OHAL Komisyonu derhal lağvedilmelidir
KESK Bursa Şubeler Platformu, 15 Temmuz darbe girişiminin ardından 7145 sayılı kanun ile 375 sayılı KHK’nın ek 35. Maddesi ile OHAL uygulaması olan kamudan ihraçların sürekli hale getirilmesine karşı basın açıklaması yaptı.

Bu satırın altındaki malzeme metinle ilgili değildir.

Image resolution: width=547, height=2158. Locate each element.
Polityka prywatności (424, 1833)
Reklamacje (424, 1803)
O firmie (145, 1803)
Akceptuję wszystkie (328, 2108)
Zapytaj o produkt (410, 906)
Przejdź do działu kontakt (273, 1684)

KESK Bursa Şubeler Platformu adına açıklama yapan KESK Dönem Sözcüsü Nuriye Aydemir, “15 Temmuz Darbe girişimi üzerinden 4 yıl geçmesine rağmen hala başta toplantı, gösteri, yürüyüş ve toplu eylem hakkı, düşünce ve ifade özgürlüğü başta olmak üzere temel hak ve özgürlüklerin kullanımı neredeyse imkânsız hale getirilmiştir. Geldiğimiz aşamada çokça ifade edildiği üzere ülkemiz anayasal devlet değil anayasası olan devlet durumuna düşürülmüştür.” dedi.

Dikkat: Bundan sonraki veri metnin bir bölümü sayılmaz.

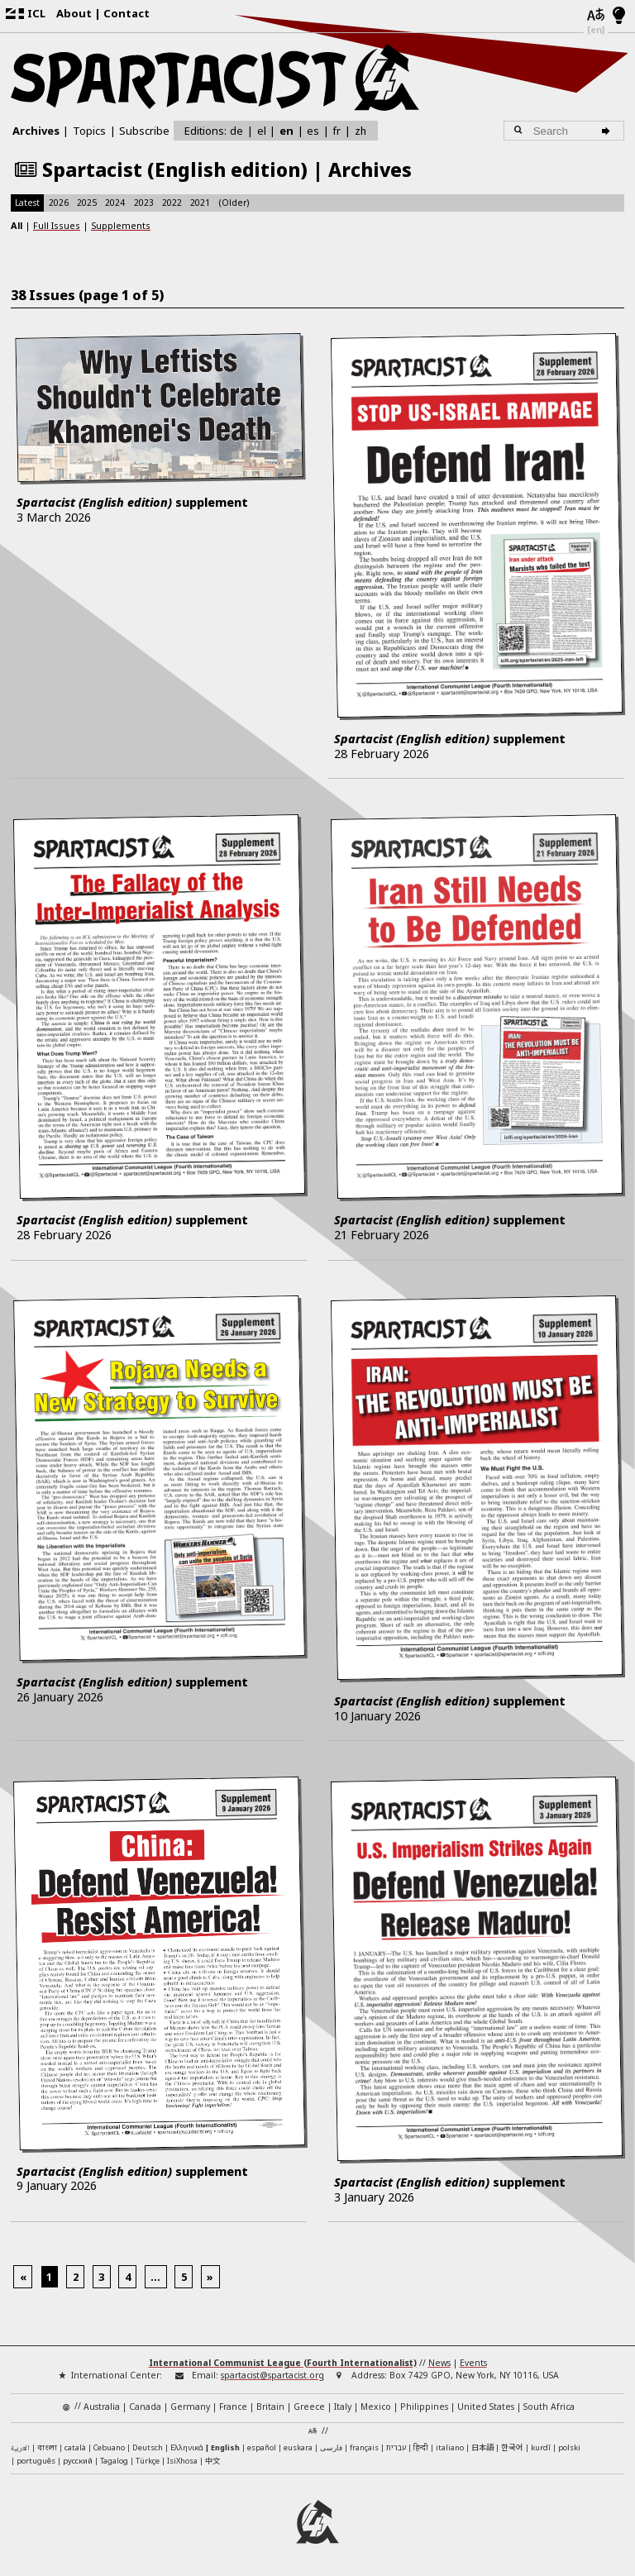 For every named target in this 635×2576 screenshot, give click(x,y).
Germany (190, 2406)
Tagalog (114, 2460)
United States (485, 2406)
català (75, 2447)
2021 (200, 202)
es (313, 130)
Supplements (120, 225)
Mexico (375, 2406)
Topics (89, 130)
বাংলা (47, 2448)
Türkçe (148, 2460)
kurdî (541, 2447)
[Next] (210, 2276)
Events (473, 2362)
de (236, 130)
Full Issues (56, 225)
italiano (450, 2447)
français (364, 2447)
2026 (59, 202)
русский (78, 2460)
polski (569, 2447)
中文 (212, 2460)
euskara (298, 2447)
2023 (144, 202)
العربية (20, 2448)
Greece (309, 2406)
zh (360, 130)
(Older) (234, 202)
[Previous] (22, 2276)
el (261, 130)
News (439, 2362)
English (225, 2447)
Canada (145, 2406)
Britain (270, 2406)
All (16, 225)
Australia (102, 2406)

OHAL Komisyonu yargının da üzerine çıkarılmıştır
12 Eylül döneminde 1402 sayılı Sıkıyönetim Kanunu kapsamında yaklaşık beş bin kişi kamu görevinden çıkarılırken 15 Temmuz darbe girşiminin ardından bunun tam 26 katı, yaklaşık 130.000 kamu emekçisinin ihraç edildiğini vurgulayan Aydemir, “Bilindiği üzere, ‘kişiye özgü çıkarılan’ KHK’ler eliyle Resmi Gazete’de isimlerinin yayınlanmasıyla on binlerce kamu emekçisi ihraç edilmiştir. Bu şekilde hukuk düzeninin en temel ilkelerinden biri, ‘yasama organının tasarruflarının idare tarafından değiştirilemeyeceği’ ilkesi pervasızca ihlal edilmiştir. Kamu emekçilerinin hukuka uygun olarak kazanılmış sosyal ve ekonomik hakları, masumiyet karinesi, lekelenmeme hakkı, savunma hakkı da ihlal edilerek idari tasarrufla hukuka aykırı olarak ellerinden alınmıştır. OHAL İnceleme Komisyonuna bazı kanun hükümlerini geçersiz kılma yetkisi verilerek hukuksuzluk devam ettirilmiştir. Bir idari organa yargı yetkisi verilmiş, kişilerin savunması dahi alınmayarak bu yönüyle yargının da üzerine çıkarılmıştır.” ifadelerini kullandı.
Oyalama, işkenceye ve cezalandırmaya dönüştürülmüştür
Aradan 4 yıl geçmiş olmasına rağmen 16.050 dosyanın karara bağlanmamış olduğunu söyleyen Aydemir, “Karara bağladığı dosyaların %88,5’ini ise ret etmiştir. Başvurusu ret edilenlerin itiraz ettiği İdare Mahkemeleri de Komisyonun hızıyla karar almakta olup yıllara yayma görevini devam ettirmektedirler. Oyalama diğer faşizan, hukuk dışı politikalarla da birleşerek işkenceye, cezalandırmaya dönüştürülmüştür. Dört bir yandan kuşatmaya dönüştürülen bu cezalandırma politikası nedeniyle insanlar yaşamlarını yitirmiş, ağır hastalıklara yakalanmış, tedavi olanağı dahi bulamamışlardır. Yurtdışında tedavi görenler pasaport yasağı nedeniyle gidememiş, hastalıkları ilerlemiş, yaşamlarının geriye kalan kısmını yatağa bağımlı halde geçirenler olmuştur.”şeklinde konuştu.
“Hukuka ve uluslararası sözleşmelere aykırı, etkin olmayan, denetlenemeyen, kendisini anayasa ve yasalar üstü gören, hükümetin bir organı gibi çalışan ve idari bir mekanizma olan OHAL Komisyonu derhal lağvedilmelidir” çağrısında bulunan Aydemir Haklarında memuriyeti engelleyen herhangi bir kesinleşmiş yargı kararı bulunmayan, hukuken suç olmayan gerekçelerle ihraç edilen tüm kamu görevlileri bütün haklarıyla birlikte derhal görevlerine iade edilmedir. Hukuksuz ihraçlardan dolayı mağdur olan tüm kamu emekçilerinin maddi, manevi hak kayıpları karşılanmalıdır.”